Stored data entries:
-- Opening Marker --
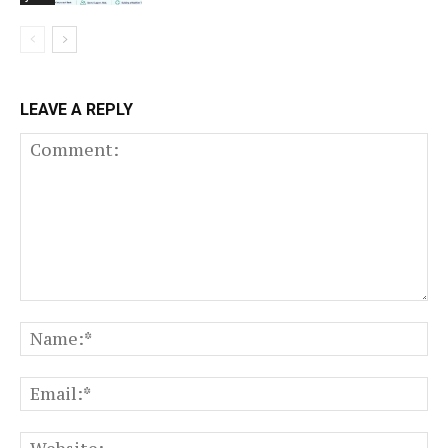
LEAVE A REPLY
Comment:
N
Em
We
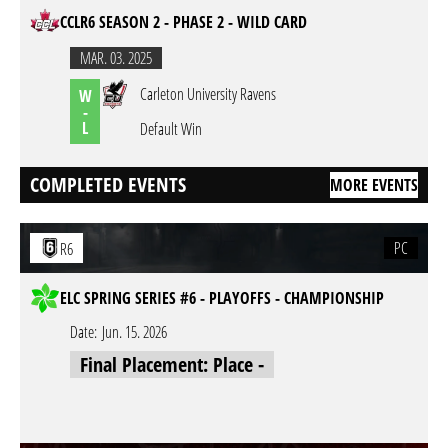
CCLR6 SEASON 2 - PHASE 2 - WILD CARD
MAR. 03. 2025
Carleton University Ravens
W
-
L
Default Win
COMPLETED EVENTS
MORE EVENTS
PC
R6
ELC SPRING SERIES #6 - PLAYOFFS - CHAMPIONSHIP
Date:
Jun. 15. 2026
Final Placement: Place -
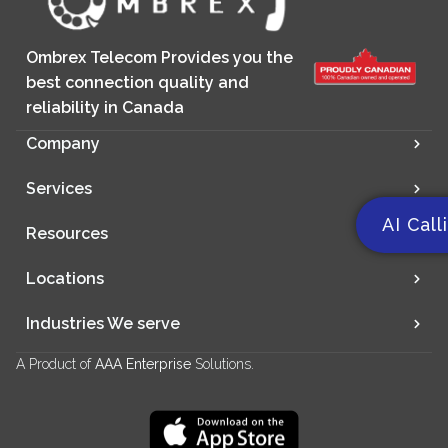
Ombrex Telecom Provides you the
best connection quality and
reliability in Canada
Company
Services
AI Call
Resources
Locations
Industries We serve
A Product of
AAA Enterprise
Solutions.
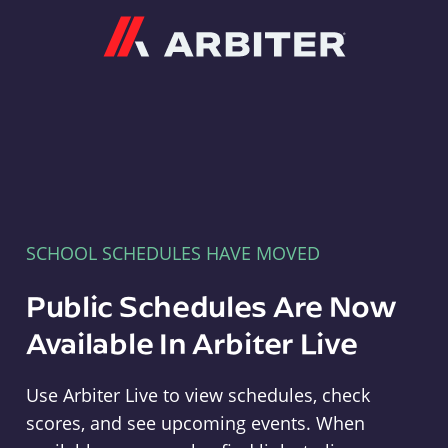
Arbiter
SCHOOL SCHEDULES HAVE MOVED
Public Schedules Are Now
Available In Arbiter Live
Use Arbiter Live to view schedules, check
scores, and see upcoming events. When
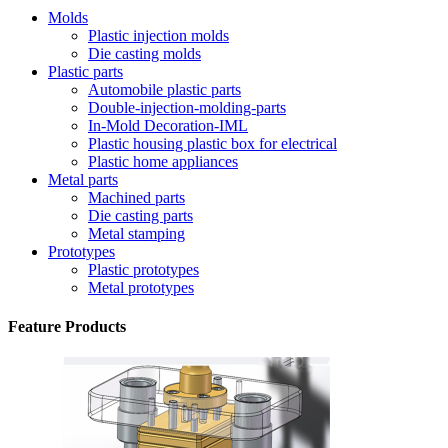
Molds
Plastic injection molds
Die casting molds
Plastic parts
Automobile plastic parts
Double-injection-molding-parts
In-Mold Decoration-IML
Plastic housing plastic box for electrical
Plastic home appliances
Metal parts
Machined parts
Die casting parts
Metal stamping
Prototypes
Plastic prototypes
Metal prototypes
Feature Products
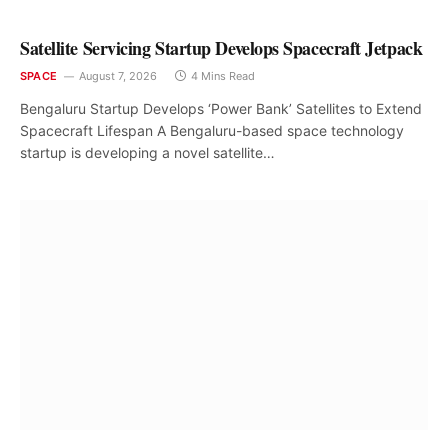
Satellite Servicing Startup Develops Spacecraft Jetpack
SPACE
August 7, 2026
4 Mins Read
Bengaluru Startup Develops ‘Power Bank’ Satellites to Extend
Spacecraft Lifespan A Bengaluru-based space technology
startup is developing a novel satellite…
-- Closing Marker --
EXERCISE BRIEF:
Reproduce the data in full. Do not carry over any picture.

YOUR SOLUTION:
LEAVE A REPLY
Comment:
N
Em
We
CCLR6 SEASON 2 - PHASE 2 - WILD CARD
MAR. 03. 2025
Carleton University Ravens
W
-
L
Default Win
COMPLETED EVENTS
MORE EVENTS
PC
R6
ELC SPRING SERIES #6 - PLAYOFFS - CHAMPIONSHIP
Date:
Jun. 15. 2026
Final Placement: Place -
Ombrex Telecom Provides you the
best connection quality and
reliability in Canada
Company
Services
AI Call
Resources
Locations
Industries We serve
A Product of
AAA Enterprise
Solutions.
Arbiter
SCHOOL SCHEDULES HAVE MOVED
Public Schedules Are Now
Available In Arbiter Live
Use Arbiter Live to view schedules, check
scores, and see upcoming events. When
Molds
Plastic injection molds
Die casting molds
Plastic parts
Automobile plastic parts
Double-injection-molding-parts
In-Mold Decoration-IML
Plastic housing plastic box for electrical
Plastic home appliances
Metal parts
Machined parts
Die casting parts
Metal stamping
Prototypes
Plastic prototypes
Metal prototypes
Feature Products
Satellite Servicing Startup Develops Spacecraft Jetpack
SPACE
August 7, 2026
4 Mins Read
Bengaluru Startup Develops ‘Power Bank’ Satellites to Extend
Spacecraft Lifespan A Bengaluru-based space technology
startup is developing a novel satellite…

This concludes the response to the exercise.